Task details
From the entries, copy each line that includes "оповещения".

Page-level text extractions
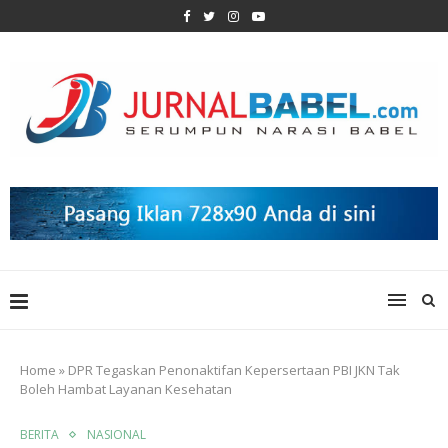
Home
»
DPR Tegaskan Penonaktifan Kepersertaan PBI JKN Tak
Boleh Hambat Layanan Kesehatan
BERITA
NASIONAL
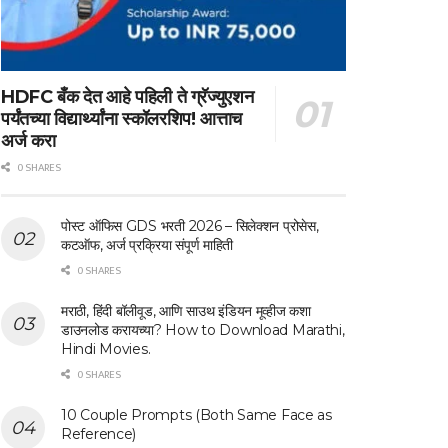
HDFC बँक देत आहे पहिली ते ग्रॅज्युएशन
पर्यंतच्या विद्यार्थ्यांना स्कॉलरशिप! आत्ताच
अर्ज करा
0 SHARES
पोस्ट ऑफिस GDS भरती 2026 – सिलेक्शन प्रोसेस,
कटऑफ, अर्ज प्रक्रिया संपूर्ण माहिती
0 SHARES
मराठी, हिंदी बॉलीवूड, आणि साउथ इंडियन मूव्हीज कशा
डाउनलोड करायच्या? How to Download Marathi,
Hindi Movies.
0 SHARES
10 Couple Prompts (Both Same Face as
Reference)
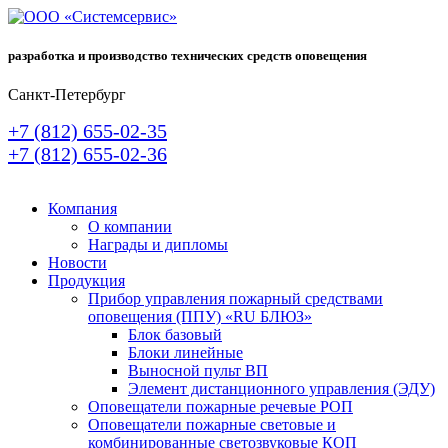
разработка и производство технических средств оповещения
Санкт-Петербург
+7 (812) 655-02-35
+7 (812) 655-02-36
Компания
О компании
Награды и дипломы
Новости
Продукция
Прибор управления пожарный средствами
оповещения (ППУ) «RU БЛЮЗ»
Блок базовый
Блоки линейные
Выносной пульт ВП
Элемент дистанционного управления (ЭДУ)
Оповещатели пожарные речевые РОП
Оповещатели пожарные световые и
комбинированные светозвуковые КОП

--

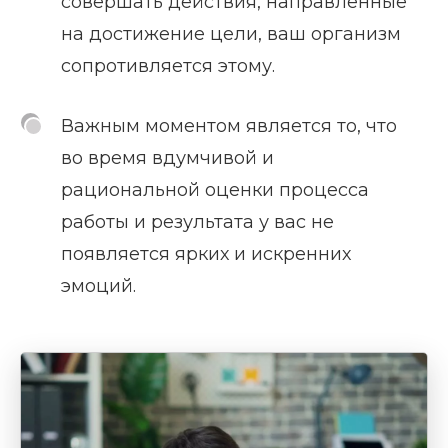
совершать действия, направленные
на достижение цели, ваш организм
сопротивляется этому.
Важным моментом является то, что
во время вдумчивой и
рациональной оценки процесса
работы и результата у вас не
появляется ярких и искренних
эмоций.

...

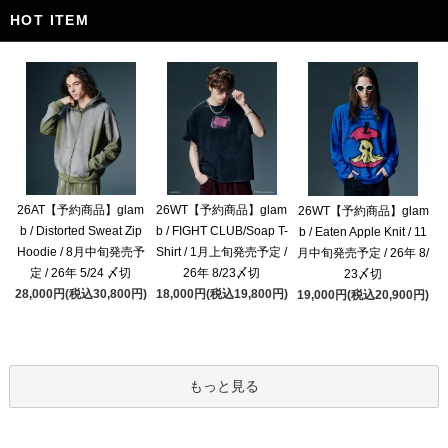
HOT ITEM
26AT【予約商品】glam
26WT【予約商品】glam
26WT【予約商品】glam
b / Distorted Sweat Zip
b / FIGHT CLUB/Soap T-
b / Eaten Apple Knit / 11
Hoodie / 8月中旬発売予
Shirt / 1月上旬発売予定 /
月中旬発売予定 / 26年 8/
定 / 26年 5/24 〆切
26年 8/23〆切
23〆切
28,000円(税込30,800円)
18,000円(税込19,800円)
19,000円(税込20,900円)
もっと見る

Worked solution
разработка и производство технических средств оповещения
оповещения (ППУ) «RU БЛЮЗ»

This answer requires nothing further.